The Duchess of Sussex spoke to the talk show host about a variety of topics during a two hour CBS interview - which aired in the US this morning - including the vitriol she'd faced from the media, life within "the institution" of the Royal Family and tragic details of her mental health battle, and suicidal thoughts.
And Serena is just one of the former Suits actress' friends to voice her support since the chat aired on screens.
"Megan Markle, my selfless friend, lives her life - and leads by example - with empathy and compassion.

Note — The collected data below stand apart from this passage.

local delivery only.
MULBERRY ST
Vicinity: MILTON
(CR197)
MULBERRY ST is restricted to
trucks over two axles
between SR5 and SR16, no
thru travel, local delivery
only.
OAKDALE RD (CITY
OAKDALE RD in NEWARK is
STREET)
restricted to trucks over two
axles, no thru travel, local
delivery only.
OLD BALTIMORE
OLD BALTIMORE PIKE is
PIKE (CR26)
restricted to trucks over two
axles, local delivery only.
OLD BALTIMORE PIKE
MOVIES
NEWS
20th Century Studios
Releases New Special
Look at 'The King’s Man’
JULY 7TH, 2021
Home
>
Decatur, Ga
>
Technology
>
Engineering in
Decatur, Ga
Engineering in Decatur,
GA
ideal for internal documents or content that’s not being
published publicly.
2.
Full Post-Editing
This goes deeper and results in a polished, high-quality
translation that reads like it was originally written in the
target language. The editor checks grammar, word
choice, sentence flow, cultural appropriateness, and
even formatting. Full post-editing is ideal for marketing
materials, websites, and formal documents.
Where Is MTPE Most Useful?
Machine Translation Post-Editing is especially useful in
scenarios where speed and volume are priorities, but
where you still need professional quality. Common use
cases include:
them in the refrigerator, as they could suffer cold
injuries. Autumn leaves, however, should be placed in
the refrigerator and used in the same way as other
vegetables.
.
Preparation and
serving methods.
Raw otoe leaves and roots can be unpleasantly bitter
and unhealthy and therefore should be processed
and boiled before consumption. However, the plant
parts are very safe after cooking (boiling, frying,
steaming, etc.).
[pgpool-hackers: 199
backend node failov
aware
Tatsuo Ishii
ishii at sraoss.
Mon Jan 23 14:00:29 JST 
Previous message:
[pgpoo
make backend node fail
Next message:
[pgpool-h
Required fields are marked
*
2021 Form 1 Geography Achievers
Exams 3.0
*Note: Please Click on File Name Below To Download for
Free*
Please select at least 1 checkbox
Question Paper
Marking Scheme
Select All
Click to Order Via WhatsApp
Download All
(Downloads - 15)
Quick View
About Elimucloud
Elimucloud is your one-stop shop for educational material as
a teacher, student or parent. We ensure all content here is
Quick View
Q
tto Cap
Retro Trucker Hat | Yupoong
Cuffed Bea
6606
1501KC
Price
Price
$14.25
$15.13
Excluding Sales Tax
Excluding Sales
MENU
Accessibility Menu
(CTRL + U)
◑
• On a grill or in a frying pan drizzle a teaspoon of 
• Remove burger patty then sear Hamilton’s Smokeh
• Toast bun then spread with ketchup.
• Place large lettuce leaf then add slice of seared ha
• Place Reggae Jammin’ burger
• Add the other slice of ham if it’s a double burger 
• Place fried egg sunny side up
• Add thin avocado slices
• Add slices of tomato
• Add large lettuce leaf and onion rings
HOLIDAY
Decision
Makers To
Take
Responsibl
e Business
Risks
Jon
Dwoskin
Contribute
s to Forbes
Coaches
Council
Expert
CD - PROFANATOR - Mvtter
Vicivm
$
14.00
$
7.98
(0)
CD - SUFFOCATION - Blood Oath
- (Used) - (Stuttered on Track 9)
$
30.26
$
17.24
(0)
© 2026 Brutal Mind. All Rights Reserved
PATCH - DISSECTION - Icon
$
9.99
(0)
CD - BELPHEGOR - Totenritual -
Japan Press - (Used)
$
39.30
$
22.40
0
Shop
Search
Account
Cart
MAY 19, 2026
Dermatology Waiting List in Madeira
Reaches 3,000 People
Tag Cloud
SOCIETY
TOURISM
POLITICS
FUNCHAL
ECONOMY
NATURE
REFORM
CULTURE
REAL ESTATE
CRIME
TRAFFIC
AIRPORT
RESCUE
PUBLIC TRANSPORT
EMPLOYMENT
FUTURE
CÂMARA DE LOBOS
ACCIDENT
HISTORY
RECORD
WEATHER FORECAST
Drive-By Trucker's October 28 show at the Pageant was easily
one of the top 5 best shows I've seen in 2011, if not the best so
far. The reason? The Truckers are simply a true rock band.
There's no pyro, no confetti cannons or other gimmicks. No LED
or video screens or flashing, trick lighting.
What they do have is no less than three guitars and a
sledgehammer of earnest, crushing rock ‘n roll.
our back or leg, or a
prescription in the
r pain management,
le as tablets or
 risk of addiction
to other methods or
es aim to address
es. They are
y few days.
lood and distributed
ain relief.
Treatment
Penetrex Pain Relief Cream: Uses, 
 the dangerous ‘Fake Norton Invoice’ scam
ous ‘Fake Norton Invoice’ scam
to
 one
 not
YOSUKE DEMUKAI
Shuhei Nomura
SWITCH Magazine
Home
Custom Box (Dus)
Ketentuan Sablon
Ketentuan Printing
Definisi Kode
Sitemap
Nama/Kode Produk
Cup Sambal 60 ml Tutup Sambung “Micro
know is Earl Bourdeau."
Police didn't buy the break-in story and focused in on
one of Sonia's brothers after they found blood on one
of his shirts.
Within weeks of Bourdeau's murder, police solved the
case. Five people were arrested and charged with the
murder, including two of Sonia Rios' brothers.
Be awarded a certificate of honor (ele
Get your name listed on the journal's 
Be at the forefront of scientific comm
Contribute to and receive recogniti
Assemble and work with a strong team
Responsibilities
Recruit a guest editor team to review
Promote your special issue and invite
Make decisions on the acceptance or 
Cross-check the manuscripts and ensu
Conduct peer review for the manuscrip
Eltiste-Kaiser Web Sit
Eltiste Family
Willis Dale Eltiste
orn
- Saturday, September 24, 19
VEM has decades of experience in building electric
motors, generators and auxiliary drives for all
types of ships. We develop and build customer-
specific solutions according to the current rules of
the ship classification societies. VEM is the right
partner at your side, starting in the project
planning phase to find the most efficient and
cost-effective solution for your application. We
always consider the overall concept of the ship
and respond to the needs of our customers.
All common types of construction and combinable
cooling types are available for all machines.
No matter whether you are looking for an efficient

She teaches me every day what it means to be truly noble," Serena wrote in a letter, which she shared with her fans.
"Her words illustrate the pain and cruelty she's experienced."
She went on: "I know first-hand the sexism and racism institutions and the media use to vilify women and people of colour to minimise us, to break us down and demonise us.
"We must recognise our obligation to decry malicious, unfounded gossip and tabloid journalism.
"The mental health consequences of systemic oppression and victimisation are devastating, isolating and all often too lethal."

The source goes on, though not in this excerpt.